Former Citadel player and assistant coach Dan McDonnell is taking Louisville’s baseball team to the College World Series for the second time in seven years. Here, Mac talks about The Citadel’s 1990 CWS team, assistant coach Chris Lemonis (another former Bulldog), Rick Pitino and advice from former USC coach Ray Tanner:

Dan, they are calling it the Louisville Slam: Louisville is the only school this year to win a BCS bowl game, make the Final Four in men’s and women’s basketball, and make the CWS.

A: It was clear when I got here in the fall of 2006 that his campus was built to succeed, with the facilities and expectations. I challeged our team that to be part of this, we had to get on this train of success and add something to it. That year, our football team went to the Orange Bowl, and little did I know we’d go to Omaha. Every year, you want to do your part, because you know in every sport how hard everyone is working.

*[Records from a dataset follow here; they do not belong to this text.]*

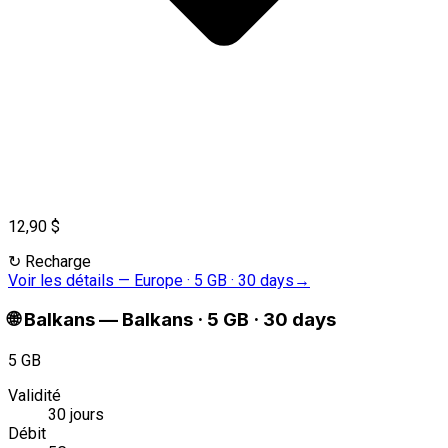
12,90 $
↻
Recharge
Voir les détails
—
Europe · 5 GB · 30 days
→
🌐
Balkans
—
Balkans · 5 GB · 30 days
5 GB
Validité
30 jours
Débit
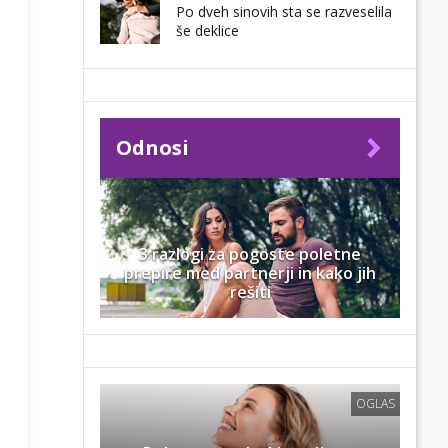
Po dveh sinovih sta se razveselila
še deklice
Odnosi
3 razlogi za pogoste poletne
prepire med partnerji in kako jih
rešiti
OGLAS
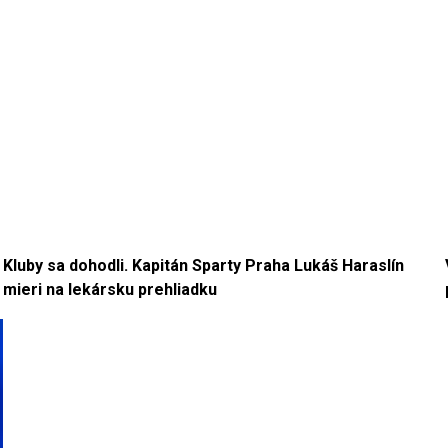
Kluby sa dohodli. Kapitán Sparty Praha Lukáš Haraslín
mieri na lekársku prehliadku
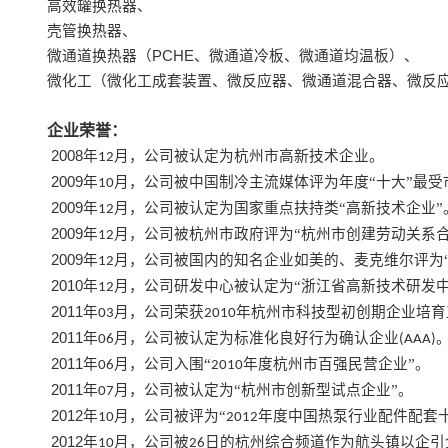
高效罐换热器、
壳管换热器、
微通道换热器（
PCHE
、微通道冷板、微通道均温板）、
微化工（微化工成套装置、微反应器、微通道混合器、微反
企业荣誉：
2008
年
月，公司被认定为杭州市高新技术企业。
12
2009
年
月，公司被中国制冷主流媒体评为年度“十大”最受
10
2009
年
月，公司被认定为国家重点扶持类“高新技术企业”
12
2009
年
月，公司被杭州市政府评为“杭州市创建劳动关系合
12
2009
年
月，公司被国内的知名企业如美的、麦克维尔评为“
12
2010
年
月，公司研发中心被认定为“浙江省高新技术研发中
12
2011
年
月，公司荣获
年杭州市科技型初创期企业培育
03
2010
2011
年
月，公司被认定为标准化良好行为确认企业
06
(AAA)
2011
年
月，公司入围“
年度杭州市百强民营企业”。
06
2010
2011
年
月，公司被认定为“杭州市创新型试点企业”。
07
2012
年
月，公司被评为“
年度中国热泵行业配件配套十
10
2012
2012
年
月，公司被
日的杭州综合频道作为航头镇以企引
10
26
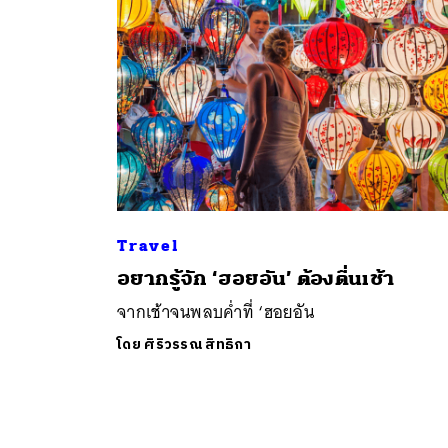
ค้
Travel
อยากรู้จัก ‘ฮอยอัน’ ต้องตื่นเช้า
จากเช้าจนพลบค่ำที่ ‘ฮอยอัน
โดย
ศิริวรรณ สิทธิกา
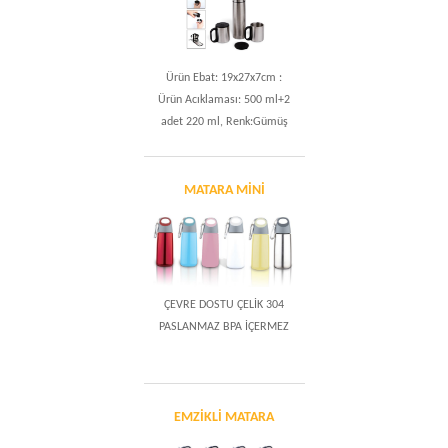
Ürün Ebat: 19x27x7cm :
Ürün Acıklaması: 500 ml+2
adet 220 ml, Renk:Gümüş
MATARA MİNİ
ÇEVRE DOSTU ÇELİK 304
PASLANMAZ BPA İÇERMEZ
EMZİKLİ MATARA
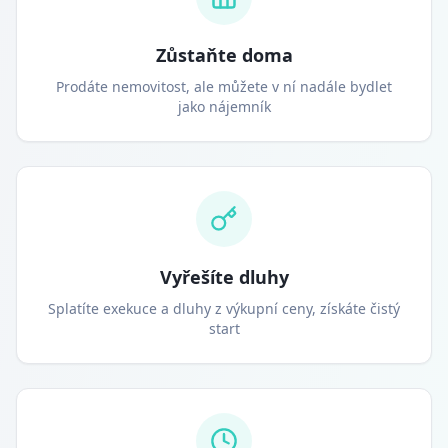
Zůstaňte doma
Prodáte nemovitost, ale můžete v ní nadále bydlet
jako nájemník
Vyřešíte dluhy
Splatíte exekuce a dluhy z výkupní ceny, získáte čistý
start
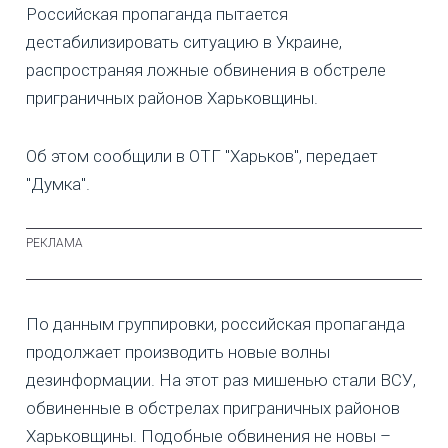
Российская пропаганда пытается
дестабилизировать ситуацию в Украине,
распространяя ложные обвинения в обстреле
приграничных районов Харьковщины.
Об этом сообщили в ОТГ "Харьков", передает
"Думка".
По данным группировки, российская пропаганда
продолжает производить новые волны
дезинформации. На этот раз мишенью стали ВСУ,
обвиненные в обстрелах приграничных районов
Харьковщины. Подобные обвинения не новы –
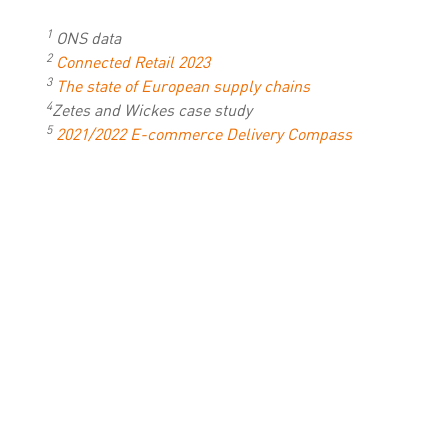
1
ONS data
2
Connected Retail 2023
3
The state of European supply chains
4
Zetes and Wickes case study
5
2021/2022 E-commerce Delivery Compass
SPOJTE SE S NÁMI A
ZJISTĚTE, KTERÁ
TECHNOLOGIE JE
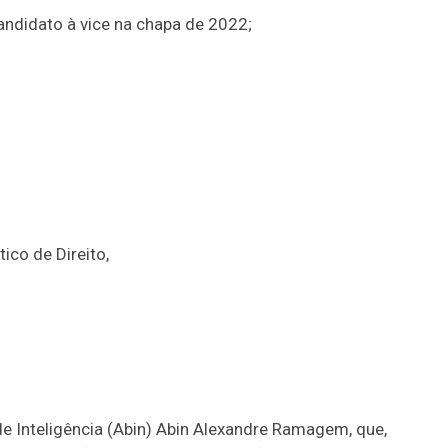
andidato à vice na chapa de 2022;
ico de Direito,
de Inteligência (Abin) Abin Alexandre Ramagem, que,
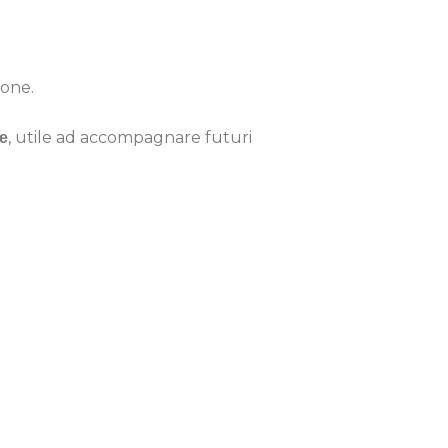
ione.
, utile ad accompagnare futuri
le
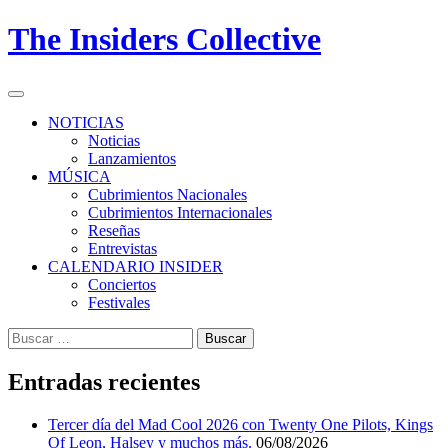
Skip
The Insiders Collective
to
content
Primary
Menu
NOTICIAS
Noticias
Lanzamientos
MÚSICA
Cubrimientos Nacionales
Cubrimientos Internacionales
Reseñas
Entrevistas
CALENDARIO INSIDER
Conciertos
Festivales
Buscar:
Entradas recientes
Tercer día del Mad Cool 2026 con Twenty One Pilots, Kings
Of Leon, Halsey y muchos más.
06/08/2026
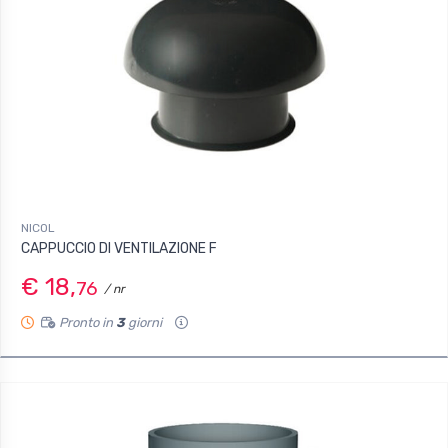
NICOL
CAPPUCCIO DI VENTILAZIONE F
€ 18,
76
/ nr
Pronto in
3
giorni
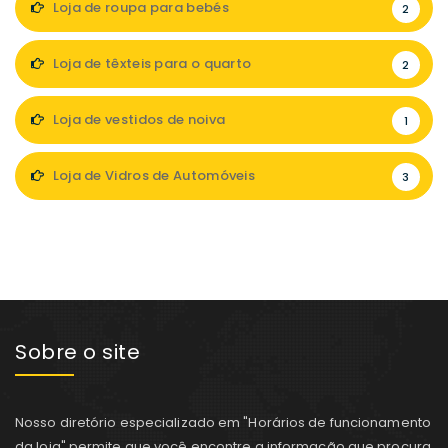
Loja de roupa para bebés
2
Loja de têxteis para o quarto
2
Loja de vestidos de noiva
1
Loja de Vidros de Automóveis
3
Sobre o site
Nosso diretório especializado em "Horários de funcionamento
da loja" permite que você encontre a informação que procura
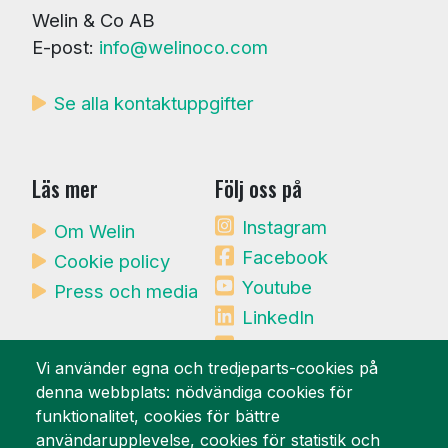
Welin & Co AB
E-post:
info@welinoco.com
Se alla kontaktuppgifter
Läs mer
Följ oss på
Instagram
Om Welin
Facebook
Cookie policy
Youtube
Press och media
LinkedIn
Mynewsdesk
Vi använder egna och tredjeparts-cookies på
denna webbplats: nödvändiga cookies för
Vi är stolta över
funktionalitet, cookies för bättre
användarupplevelse, cookies för statistik och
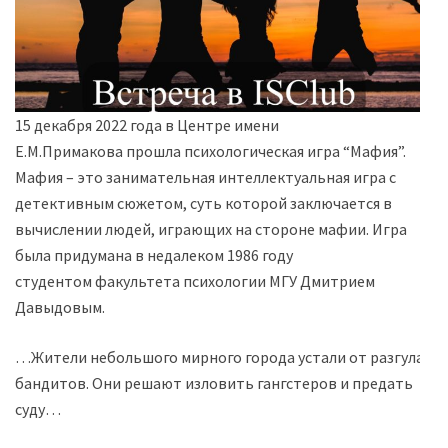
15 декабря 2022 года в Центре имени
Е.М.Примакова прошла психологическая игра “Мафия”.
Мафия – это занимательная интеллектуальная игра с
детективным сюжетом, суть которой заключается в
вычислении людей, играющих на стороне мафии. Игра
была придумана в недалеком 1986 году
студентом факультета психологии МГУ Дмитрием
Давыдовым.
…Жители небольшого мирного города устали от разгула
бандитов. Они решают изловить гангстеров и предать
суду…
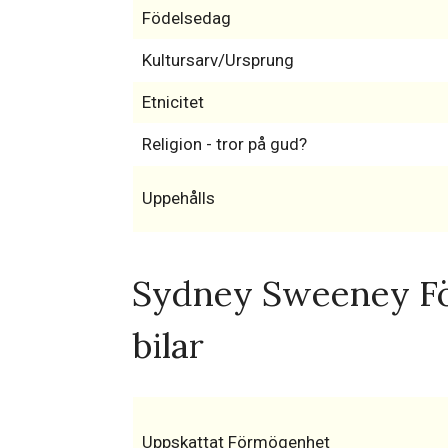
Födelsedag
Kultursarv/Ursprung
Etnicitet
Religion - tror på gud?
Uppehålls
Sydney Sweeney F
bilar
Uppskattat Förmögenhet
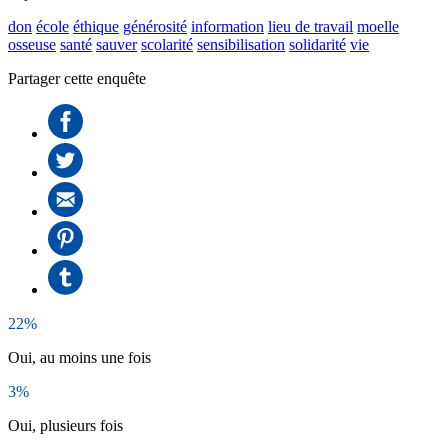
don
école
éthique
générosité
information
lieu de travail
moelle
osseuse
santé
sauver
scolarité
sensibilisation
solidarité
vie
Partager cette enquête
22%
Oui, au moins une fois
3%
Oui, plusieurs fois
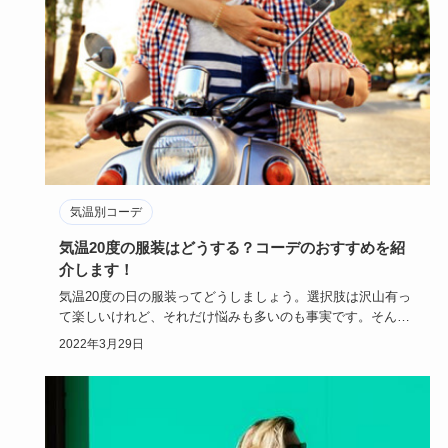
気温別コーデ
気温20度の服装はどうする？コーデのおすすめを紹
介します！
気温20度の日の服装ってどうしましょう。選択肢は沢山有っ
て楽しいけれど、それだけ悩みも多いのも事実です。そんな
気温20度の…
2022年3月29日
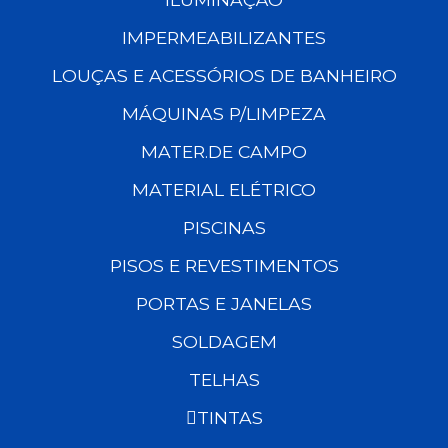
IMPERMEABILIZANTES
LOUÇAS E ACESSÓRIOS DE BANHEIRO
MÁQUINAS P/LIMPEZA
MATER.DE CAMPO
MATERIAL ELÉTRICO
PISCINAS
PISOS E REVESTIMENTOS
PORTAS E JANELAS
SOLDAGEM
TELHAS
TINTAS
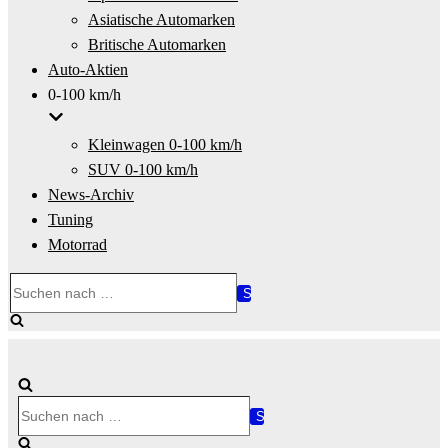
Asiatische Automarken
Britische Automarken
Auto-Aktien
0-100 km/h
Kleinwagen 0-100 km/h
SUV 0-100 km/h
News-Archiv
Tuning
Motorrad
Suchen
nach …
Suchen
nach …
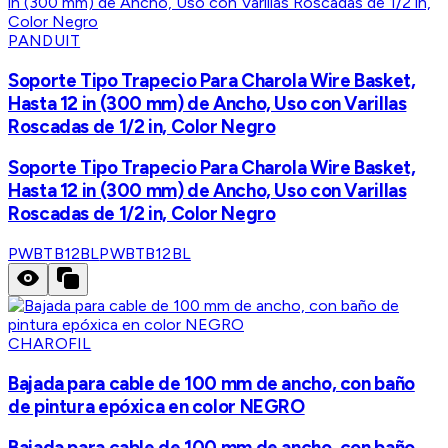
PANDUIT
Soporte Tipo Trapecio Para Charola Wire Basket,
Hasta 12 in (300 mm) de Ancho, Uso con Varillas
Roscadas de 1/2 in, Color Negro
Soporte Tipo Trapecio Para Charola Wire Basket,
Hasta 12 in (300 mm) de Ancho, Uso con Varillas
Roscadas de 1/2 in, Color Negro
PWBTB12BL
PWBTB12BL
CHAROFIL
Bajada para cable de 100 mm de ancho, con baño
de pintura epóxica en color NEGRO
Bajada para cable de 100 mm de ancho, con baño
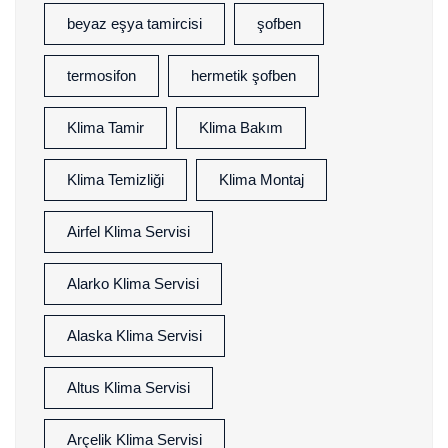
beyaz eşya tamircisi
şofben
termosifon
hermetik şofben
Klima Tamir
Klima Bakım
Klima Temizliği
Klima Montaj
Airfel Klima Servisi
Alarko Klima Servisi
Alaska Klima Servisi
Altus Klima Servisi
Arçelik Klima Servisi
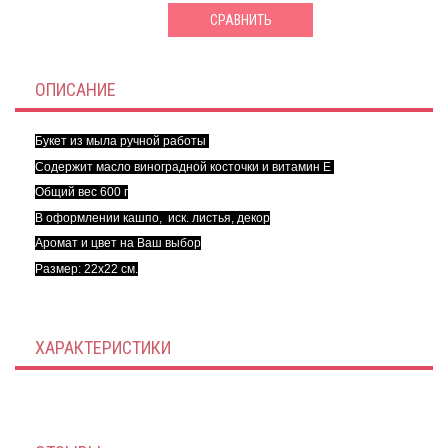
СРАВНИТЬ
ОПИСАНИЕ
Букет из мыла ручной работы
Содержит масло виноградной косточки и витамин Е
Общий вес 600 г
В оформлении кашпо, иск. листья, декор
Аромат и цвет на Ваш выбор
Размер: 22х22 см.
ХАРАКТЕРИСТИКИ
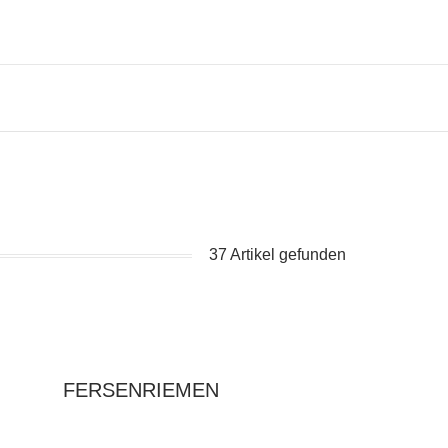
37 Artikel gefunden
FERSENRIEMEN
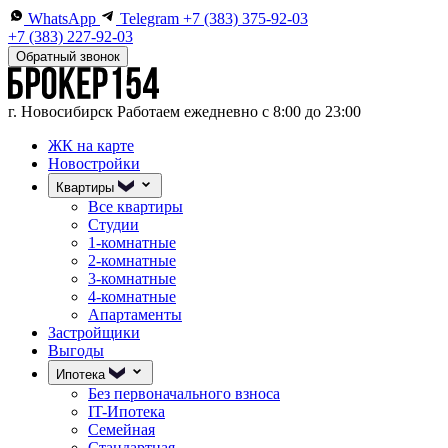
WhatsApp
Telegram
+7 (383) 375-92-03
+7 (383) 227-92-03
Обратный звонок
г. Новосибирск
Работаем ежедневно с 8:00 до 23:00
ЖК на карте
Новостройки
Квартиры
Все квартиры
Студии
1-комнатные
2-комнатные
3-комнатные
4-комнатные
Апартаменты
Застройщики
Выгоды
Ипотека
Без первоначального взноса
IT-Ипотека
Семейная
Стандартная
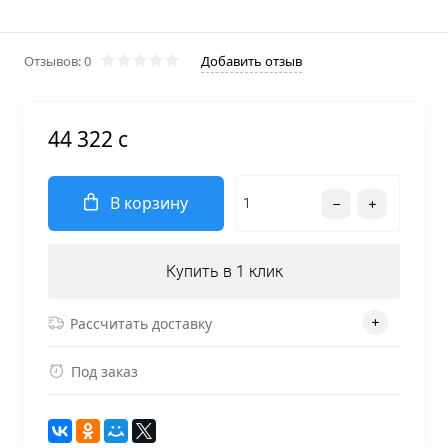
Отзывов: 0
Добавить отзыв
44 322 c
В корзину
Купить в 1 клик
Рассчитать доставку
Под заказ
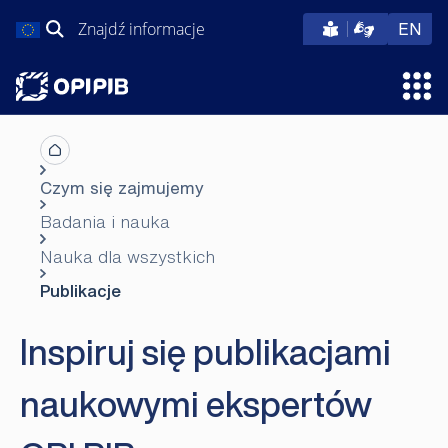
Przejdź
Szukaj:
eng
EN
do
treści
Otw
Czym się zajmujemy
Badania i nauka
Nauka dla wszystkich
Publikacje
Inspiruj się publikacjami
naukowymi ekspertów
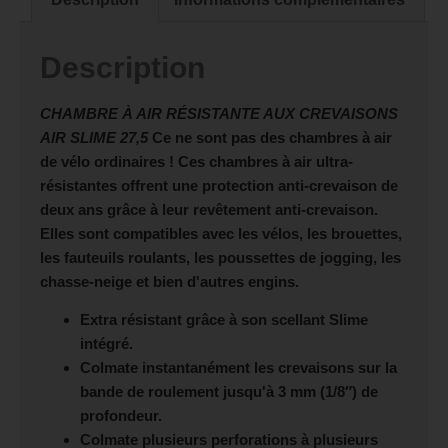
Description
CHAMBRE À AIR RÉSISTANTE AUX CREVAISONS
AIR SLIME 27,5
Ce ne sont pas des chambres à air
de vélo ordinaires ! Ces chambres à air ultra-
résistantes offrent une protection anti-crevaison de
deux ans grâce à leur revêtement anti-crevaison.
Elles sont compatibles avec les vélos, les brouettes,
les fauteuils roulants, les poussettes de jogging, les
chasse-neige et bien d'autres engins.
Extra résistant grâce à son scellant Slime
intégré.
Colmate instantanément les crevaisons sur la
bande de roulement jusqu'à 3 mm (1/8″) de
profondeur.
Colmate plusieurs perforations à plusieurs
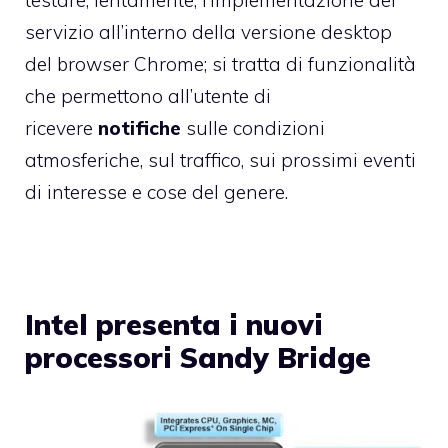
testare, lentamente, l’implementazione del
servizio all’interno della versione desktop
del browser Chrome; si tratta di funzionalità
che permettono all’utente di
ricevere
notifiche
sulle condizioni
atmosferiche, sul traffico, sui prossimi eventi
di interesse e cose del genere.
Intel presenta i nuovi
processori Sandy Bridge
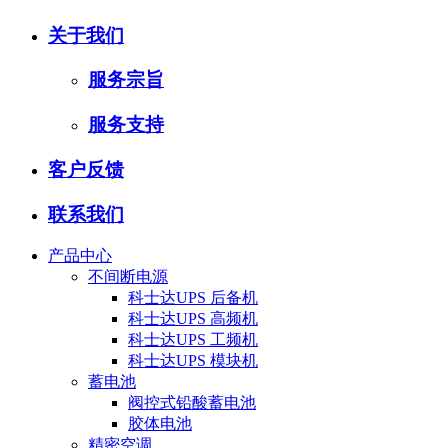
关于我们
服务宗旨
服务支持
客户反馈
联系我们
产品中心
不间断电源
科士达UPS 后备机
科士达UPS 高频机
科士达UPS 工频机
科士达UPS 模块机
蓄电池
阀控式铅酸蓄电池
胶体电池
精密空调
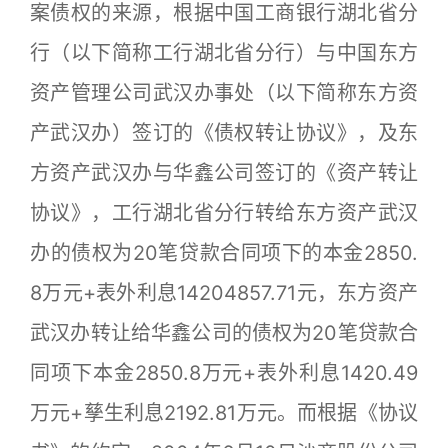
案债权的来源，根据中国工商银行湖北省分
行（以下简称工行湖北省分行）与中国东方
资产管理公司武汉办事处（以下简称东方资
产武汉办）签订的《债权转让协议》，及东
方资产武汉办与华鑫公司签订的《资产转让
协议》，工行湖北省分行转给东方资产武汉
办的债权为20笔贷款合同项下的本金2850.
8万元+表外利息14204857.71元，东方资产
武汉办转让给华鑫公司的债权为20笔贷款合
同项下本金2850.8万元+表外利息1420.49
万元+孳生利息2192.81万元。而根据《协议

Q: Have you been able to hang around with Rick Pitino much, and have you learned anything from him?

A: When I was in high school, I went to his camps at Providence, so I was always a Pitino fan. When I got here, I felt it was the opportunity of a lifetime. When we bring in recruits, the highlight of every recruit’s visit is when they meet Coach Pitino. The kid is right in front of me, on his cell phone, and says, ‘You won’t believe who I just met – Rick Pitino.’

He is always really gracious with that, and we try not to wear out our welcome. But he lets us come over at the start of practice and always says hello.

His weekly press conferences here are so big during the season, and I’ve actually learned a lot from him, his sayings and phrases. I use a lot of Pitino cliches and lines, because I believe in them. He’s so open with the media, and I try to be like that and tell the media what’s going on – tell them what you told the team, what you told a player.

Q: Chris Lemonis has been such a big part of your success at Louisville. Is he ready to run his own program, like you were when you left Ole Miss?

A: He’s more than ready. I spent six years at Ole Miss, and it seemed like each year I got closer and closet to getting a head-coaching job. By year six, I almost had to to, I was just itching to run my own program. I don’t know if Chris is as itchy as I was, but from a passion and ability standpoint, he’s more than ready. He could have had three or four different jobs in the last three or four years. But when you are at a place like Clemson or South Carolina or Lousiville, it’s tough to go to a place that doesn’t have that type of commitment.

Q: What has that 1990 Citadel College World Series team meant to your career?

A: I don’t know if I’d be here today if it weren’t for that 1990 team going to the College World Series. You learn an awful lot, and it gives you a lot of confidence. I took that 1990 experience into coaching, and I had such a chip on my shoulder. I had to recruit at The Citadel for eight years, which was great – The Citadel has a lot to offer, and I’d love for my kids to go there. But when I got to Ole Miss, I had been going against those SEC and ACC schools for a long time. I remember I put on that Ole Miss shirt for the first time and went to a tournament, and I said, ‘Okay, let’s see who can win the battle now.’ I was just relentless and steamrolling.

And when I got the job at Louisville, I felt like Lemonis would do what I did. He’ll thake that Citadel blue collar, underdog work ethic and bring it here. You take all those intangibles and it’s great to step out of that umbrella and compete against other schools nationally, and he’s been phenomenal.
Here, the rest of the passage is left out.